Doch welche Geheimnisse hütet das Werk noch? Regisseur Peter Greenaway, der sich in einem ganzen Film mit dem Gemälde beschäftigt hat, glaubt, dass der Maler diverse Botschaften darin versteckte. „Da sind nicht einfach nur ein paar Soldaten zu sehen. Rembrandt zeigt, was unter dem Gold des Goldenen Zeitalters lag: den ganzen Mist einer oligarchischen, erstarrten Gesellschaft – den MafiaSumpf, der schlimmer war als im berüchtigten Chicago.“Greenaway zufolge ist im Bild gar ein nie geklärtes Verbrechen festgehalten, der Mord an dem Milizoffizier Pers Hasselburg.
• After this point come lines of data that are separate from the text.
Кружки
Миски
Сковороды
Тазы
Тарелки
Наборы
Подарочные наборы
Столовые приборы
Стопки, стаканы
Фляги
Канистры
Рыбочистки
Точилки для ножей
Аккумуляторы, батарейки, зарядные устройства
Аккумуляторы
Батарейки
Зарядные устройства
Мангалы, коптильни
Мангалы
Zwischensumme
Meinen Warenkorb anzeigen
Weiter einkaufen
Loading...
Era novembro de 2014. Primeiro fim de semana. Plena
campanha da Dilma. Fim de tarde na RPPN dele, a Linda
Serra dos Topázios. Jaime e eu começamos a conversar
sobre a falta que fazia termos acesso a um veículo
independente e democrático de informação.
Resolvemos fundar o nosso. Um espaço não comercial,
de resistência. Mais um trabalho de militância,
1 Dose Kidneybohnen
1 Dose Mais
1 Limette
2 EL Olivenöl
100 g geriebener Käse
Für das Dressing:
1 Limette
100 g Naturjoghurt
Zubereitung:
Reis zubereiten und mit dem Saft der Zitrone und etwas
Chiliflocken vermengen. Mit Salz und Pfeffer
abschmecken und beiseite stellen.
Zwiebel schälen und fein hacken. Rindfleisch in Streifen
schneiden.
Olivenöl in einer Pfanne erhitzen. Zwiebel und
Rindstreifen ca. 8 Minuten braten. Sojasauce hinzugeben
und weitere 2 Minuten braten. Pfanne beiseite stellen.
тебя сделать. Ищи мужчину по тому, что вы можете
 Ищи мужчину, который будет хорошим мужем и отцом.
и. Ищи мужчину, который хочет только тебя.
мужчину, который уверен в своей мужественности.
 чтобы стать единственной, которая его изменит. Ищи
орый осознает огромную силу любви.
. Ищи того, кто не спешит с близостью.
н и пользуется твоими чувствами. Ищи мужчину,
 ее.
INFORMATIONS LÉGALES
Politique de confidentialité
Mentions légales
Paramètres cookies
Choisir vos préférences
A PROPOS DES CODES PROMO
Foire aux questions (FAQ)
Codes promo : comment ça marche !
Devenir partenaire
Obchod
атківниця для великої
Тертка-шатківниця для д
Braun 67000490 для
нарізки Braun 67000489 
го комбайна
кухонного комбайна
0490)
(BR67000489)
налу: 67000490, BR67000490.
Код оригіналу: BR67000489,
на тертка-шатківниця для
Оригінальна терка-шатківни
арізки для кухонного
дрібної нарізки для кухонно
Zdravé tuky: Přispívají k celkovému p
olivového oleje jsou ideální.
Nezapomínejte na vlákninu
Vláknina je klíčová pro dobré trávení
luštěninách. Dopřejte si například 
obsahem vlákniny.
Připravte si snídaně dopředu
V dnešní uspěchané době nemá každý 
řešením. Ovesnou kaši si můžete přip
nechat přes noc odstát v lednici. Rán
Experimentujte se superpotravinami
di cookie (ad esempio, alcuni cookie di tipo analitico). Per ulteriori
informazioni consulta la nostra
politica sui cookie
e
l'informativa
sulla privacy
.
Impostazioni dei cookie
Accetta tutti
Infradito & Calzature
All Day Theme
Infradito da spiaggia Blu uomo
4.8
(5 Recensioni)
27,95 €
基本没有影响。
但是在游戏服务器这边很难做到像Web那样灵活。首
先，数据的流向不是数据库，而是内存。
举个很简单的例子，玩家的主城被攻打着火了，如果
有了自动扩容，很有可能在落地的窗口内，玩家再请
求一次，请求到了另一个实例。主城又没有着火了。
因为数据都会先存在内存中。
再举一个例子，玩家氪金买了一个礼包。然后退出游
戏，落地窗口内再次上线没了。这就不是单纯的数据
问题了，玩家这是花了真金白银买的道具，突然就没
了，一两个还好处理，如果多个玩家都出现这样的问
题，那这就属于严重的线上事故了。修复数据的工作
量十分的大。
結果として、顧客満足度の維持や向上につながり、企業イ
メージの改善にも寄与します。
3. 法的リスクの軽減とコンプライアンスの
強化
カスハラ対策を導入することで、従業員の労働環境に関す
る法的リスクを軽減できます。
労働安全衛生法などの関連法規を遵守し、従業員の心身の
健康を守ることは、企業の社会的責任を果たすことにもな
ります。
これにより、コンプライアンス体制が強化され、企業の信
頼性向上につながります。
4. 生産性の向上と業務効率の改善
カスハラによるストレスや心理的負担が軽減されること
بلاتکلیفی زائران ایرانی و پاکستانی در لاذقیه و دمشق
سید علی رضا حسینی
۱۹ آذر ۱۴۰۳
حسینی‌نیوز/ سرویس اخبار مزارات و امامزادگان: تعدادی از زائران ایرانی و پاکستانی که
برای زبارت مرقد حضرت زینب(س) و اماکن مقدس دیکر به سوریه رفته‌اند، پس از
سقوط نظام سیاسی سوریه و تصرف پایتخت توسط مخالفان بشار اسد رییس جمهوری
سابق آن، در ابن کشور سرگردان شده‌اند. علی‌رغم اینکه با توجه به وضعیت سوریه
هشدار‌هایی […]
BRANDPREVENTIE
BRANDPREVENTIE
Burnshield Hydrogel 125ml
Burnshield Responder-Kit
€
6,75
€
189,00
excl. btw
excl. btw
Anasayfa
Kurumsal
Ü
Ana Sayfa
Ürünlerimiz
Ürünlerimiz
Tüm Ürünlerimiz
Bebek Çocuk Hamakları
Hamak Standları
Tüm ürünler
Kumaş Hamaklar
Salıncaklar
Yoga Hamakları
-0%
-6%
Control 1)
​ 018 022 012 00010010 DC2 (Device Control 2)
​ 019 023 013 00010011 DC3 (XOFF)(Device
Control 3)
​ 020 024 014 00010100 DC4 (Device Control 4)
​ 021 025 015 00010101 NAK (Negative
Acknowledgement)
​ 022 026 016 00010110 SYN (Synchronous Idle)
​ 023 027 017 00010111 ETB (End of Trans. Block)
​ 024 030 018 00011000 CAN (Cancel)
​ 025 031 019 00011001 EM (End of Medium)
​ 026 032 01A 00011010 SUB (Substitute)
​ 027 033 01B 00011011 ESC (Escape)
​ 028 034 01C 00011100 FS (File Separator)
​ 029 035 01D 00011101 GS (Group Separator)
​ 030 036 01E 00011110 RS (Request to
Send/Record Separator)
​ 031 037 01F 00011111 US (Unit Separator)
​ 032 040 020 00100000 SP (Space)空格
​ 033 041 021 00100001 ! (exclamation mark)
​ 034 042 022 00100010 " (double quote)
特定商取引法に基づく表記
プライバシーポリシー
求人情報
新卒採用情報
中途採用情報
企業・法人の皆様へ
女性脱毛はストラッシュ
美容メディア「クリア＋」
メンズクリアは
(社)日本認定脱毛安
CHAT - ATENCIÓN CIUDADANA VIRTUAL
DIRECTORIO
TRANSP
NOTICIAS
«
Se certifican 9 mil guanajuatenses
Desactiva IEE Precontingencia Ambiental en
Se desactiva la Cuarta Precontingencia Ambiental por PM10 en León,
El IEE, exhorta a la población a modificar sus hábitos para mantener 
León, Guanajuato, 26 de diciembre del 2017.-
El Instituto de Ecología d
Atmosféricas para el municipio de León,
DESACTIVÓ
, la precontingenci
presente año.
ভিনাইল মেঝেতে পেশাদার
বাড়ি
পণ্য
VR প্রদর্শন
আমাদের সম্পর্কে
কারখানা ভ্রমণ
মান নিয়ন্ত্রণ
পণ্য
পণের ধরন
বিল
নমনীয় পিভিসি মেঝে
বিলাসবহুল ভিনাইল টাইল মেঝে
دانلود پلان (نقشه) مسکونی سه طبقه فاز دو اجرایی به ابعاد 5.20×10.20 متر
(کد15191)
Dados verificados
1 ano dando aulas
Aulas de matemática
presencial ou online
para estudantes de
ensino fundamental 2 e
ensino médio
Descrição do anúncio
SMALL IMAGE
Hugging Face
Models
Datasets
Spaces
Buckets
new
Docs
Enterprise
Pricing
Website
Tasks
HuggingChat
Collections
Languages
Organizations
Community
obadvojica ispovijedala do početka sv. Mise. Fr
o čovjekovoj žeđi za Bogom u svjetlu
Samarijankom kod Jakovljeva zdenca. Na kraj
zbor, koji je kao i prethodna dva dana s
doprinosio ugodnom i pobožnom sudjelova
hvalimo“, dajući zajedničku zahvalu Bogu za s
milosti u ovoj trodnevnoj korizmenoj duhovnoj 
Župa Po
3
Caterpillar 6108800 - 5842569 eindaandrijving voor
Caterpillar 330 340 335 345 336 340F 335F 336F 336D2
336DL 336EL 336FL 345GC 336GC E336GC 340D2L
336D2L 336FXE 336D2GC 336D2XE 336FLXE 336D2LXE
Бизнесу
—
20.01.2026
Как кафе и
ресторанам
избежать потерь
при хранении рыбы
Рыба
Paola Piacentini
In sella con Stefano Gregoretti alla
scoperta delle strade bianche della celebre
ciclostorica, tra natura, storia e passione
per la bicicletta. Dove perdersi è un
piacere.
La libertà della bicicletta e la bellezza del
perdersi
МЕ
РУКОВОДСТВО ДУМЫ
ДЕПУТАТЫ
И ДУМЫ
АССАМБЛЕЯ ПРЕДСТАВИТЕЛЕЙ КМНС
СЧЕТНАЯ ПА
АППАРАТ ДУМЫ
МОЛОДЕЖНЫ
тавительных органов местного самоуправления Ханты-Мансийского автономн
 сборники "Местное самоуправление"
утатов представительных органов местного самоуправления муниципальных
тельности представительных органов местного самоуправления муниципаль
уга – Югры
Sehr versteckt sei ein Gewehr zu sehen, aus dem ein Schuss abgegeben wird. „Es wimmelt vor Hinweisen auf einen Mord, und alle, die auf dem Bild zu sehen sind, wissen davon. Sie decken die Tat.“Rembrandt habe diese Verschwörung entlarvt und sich damit Feinde gemacht. Tatsächlich begann mit der „Nachtwache“sein sozialer Abstieg – er erhielt keine Aufträge mehr und starb in Armut. Bisher sind es nur Indizien, die für die Mordtheorie sprechen, doch möglicherweise können die neuen Detailaufnahmen dazu beitragen, sie mit echten Beweisen zu untermauern. Unterdessen hat in Amsterdam Phase zwei der „Operation Nachtwache“begonnen: die eigentliche Restaurierung des Meisterwerks. Sie soll etwa drei Monate dauern – und natürlich wieder live vor Publikum stattfinden.